Но она еще с минуту притворялась, что не слышит, потом замахала крыльями, загудела и бочком вывалилась за окно. Осы не переносят чрезмерной грубости, но не обращают внимания на легкую фамильярность.
Вслед за ней и я вышел в развевающихся трусах на балкон. Далеко внизу во дворе расселись по художественно подкопченным решетчатым скамеечкам окрестные автохтоны — половина чурки, половина урки — человек сорок, и смотрели, как Лиля, похожая в своей тесной мягкой фольге на две змеи, вместе с детьми занимается аэробикой. Этакий пчелиный танец, как посмотришь с голодным вниманьем с одиннадцатого этажа, и вообще, Лиля была в межсезонье пицундской царицей. Рабочие пчелки с квадратными абхазскими бакенбардами несли ей компотные банки серо-виноградной сивухи, и гигантские пустотелые лаваши, и крупные темно-мраморные сколки бастурмы, и рыхлый сыр, и очерствелые сердечные мышцы гранатов…; сивоухие трутни тенористо гудели и толклись за ее спиной своими обложенными синей тренировочной шерстью животами…; детву ее пестовали усатые шмелихи и сухопарые шершеневки в вековечном побровно-поскульном трауре. Весь двенадцатиэтажный улей жил ее мановением, сторожил движение ее рослой ноги, сейчас же взметывающее весь пыльный рой — уж тут на халяву не побортничаешь.

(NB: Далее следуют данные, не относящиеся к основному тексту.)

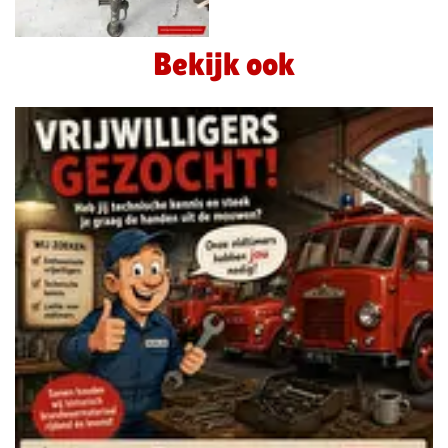
Bekijk ook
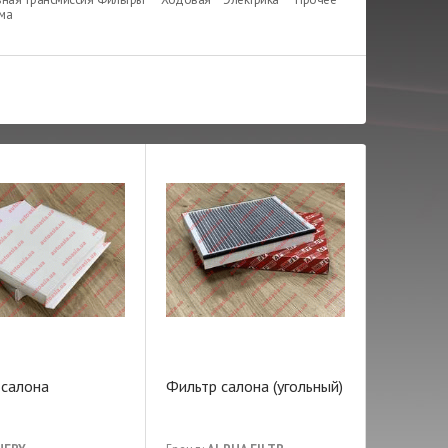
ема
 салона
Фильтр салона (угольный)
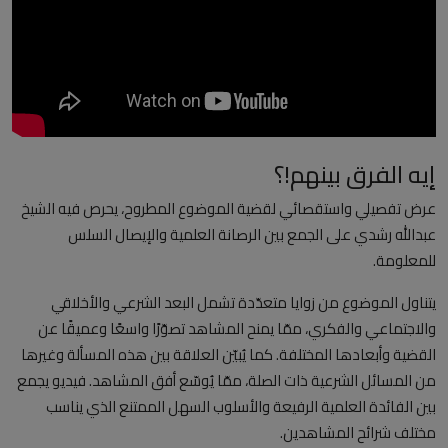
العلمانية
مقالات مكتوبة
المزيد
إيه الفرق بينهم!؟
Arabic
عرض تفصيلي واستقصائي لقضية الموضوع المطروح، يحرص فيه الشيخ
عبدالله رشدي على الجمع بين الرصانة العلمية والإيصال السلس
للمعلومة.
يتناول الموضوع من زوايا متعدّدة تشمل البعد الشرعي والأخلاقي
والاجتماعي والفكري، ممّا يمنح المشاهد تصوّرًا واسعًا وعميقًا عن
القضية وأبعادها المختلفة. كما يُبيّن العلاقة بين هذه المسألة وغيرها
من المسائل الشرعية ذات الصلة، ممّا يُوسّع أفق المشاهد. فيديو يجمع
بين الفائدة العلمية الرفيعة والأسلوب السهل الممتنع الذي يناسب
مختلف شرائح المشاهدين.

Наискосок осыпался дождик. «Дети, по номерам!» — тоненько прокричала Лиля на тему судьбы. Дети наскоро рассчитались и засеменили под крышу, — а ее голос поднялся по десяти ступеням поперечно располосованной солнцем продольной воды и осел, онемело покалывая, у меня на переносице. Я вытер лицо, поглядел сквозь пальцы на вызолоченные волоски дождя и пошел спать.
Море гоняло по себе большие колеса из колючей проволоки. Колеса доезжали до склизких мохнатых свай волнореза и — запутавшись, сломавшись, смявшись — падали. У основания ближайшей сваи лежал по пояс в воде свинцовый поросенок с раскрытыми безумными газани. Над кромкой пляжа метались длинные ромбы птиц, медленно переламываясь по малой диагонали. На хороший закат, судя по всему, рассчитывать не приходилось.

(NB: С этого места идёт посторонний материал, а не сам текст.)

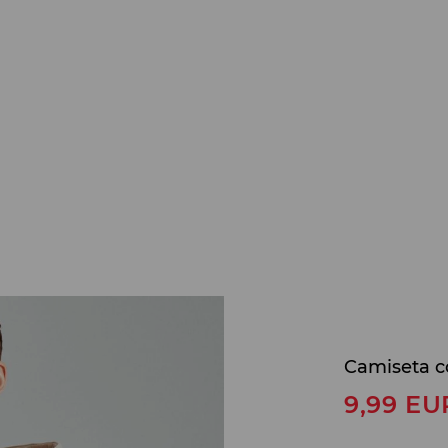
Camiseta c
9,99
EU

На губах у меня был вкус пота, и прогорклого дикого меда, и осиного грязного воска. Мгновенно стемнело. Ослепительная луна вынырнула из моря, стряхивая колючие клочья. У меня за спиной тихо засмеялись.
Третий ленинградский рассказ
— Завтра вечером, примерно так между восемью сорока и девятью десятью, помолись за меня, — сказал я поэтессе Буратынской.

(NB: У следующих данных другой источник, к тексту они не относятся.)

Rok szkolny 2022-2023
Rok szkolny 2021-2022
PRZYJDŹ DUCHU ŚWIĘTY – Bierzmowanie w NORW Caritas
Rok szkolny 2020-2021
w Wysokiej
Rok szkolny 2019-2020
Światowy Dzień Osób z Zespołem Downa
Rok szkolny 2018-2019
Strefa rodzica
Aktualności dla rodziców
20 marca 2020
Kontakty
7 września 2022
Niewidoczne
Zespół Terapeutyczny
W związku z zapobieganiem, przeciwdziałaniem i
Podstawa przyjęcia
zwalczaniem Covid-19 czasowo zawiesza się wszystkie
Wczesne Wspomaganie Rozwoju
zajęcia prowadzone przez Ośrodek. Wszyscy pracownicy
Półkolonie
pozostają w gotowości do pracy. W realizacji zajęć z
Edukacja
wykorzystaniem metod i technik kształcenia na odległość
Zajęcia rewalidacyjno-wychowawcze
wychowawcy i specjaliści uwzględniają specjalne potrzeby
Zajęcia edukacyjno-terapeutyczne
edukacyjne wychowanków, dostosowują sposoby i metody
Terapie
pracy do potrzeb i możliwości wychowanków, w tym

Поэтесса Буратынская всеготовно кивнула и честно поглядела в сторону своими прозрачно-голубыми глазами. Клинок ее носа блеснул в лучах заходящего солнца, превратившего Марсово поле в сложную комбинацию нестерпимых шарообразных сверканий, а черную воду канавок в простую последовательность тускло-багровеющих треугольников. На углу у Мраморного дворца ждал нас с надутыми губами Циця в расстегнутом волосатом пальтеце, озабоченно шуркающий лобастенькими ботами протершиеся сквозь свежераззолоченную ограду музея революцьонные листья. Один, особо пунцовый, невообразимо закрутившийся пятью перепончатыми иссохшими лопастями, выхватил я сзади у Цици из-под ноги и воткнул ему кривым плоским черенком за мягкий околыш синего картузика. «Пурпурная роза каэра, — сказал я, любуясь на Цицю. — Хоть сейчас же прям замуж выдавай».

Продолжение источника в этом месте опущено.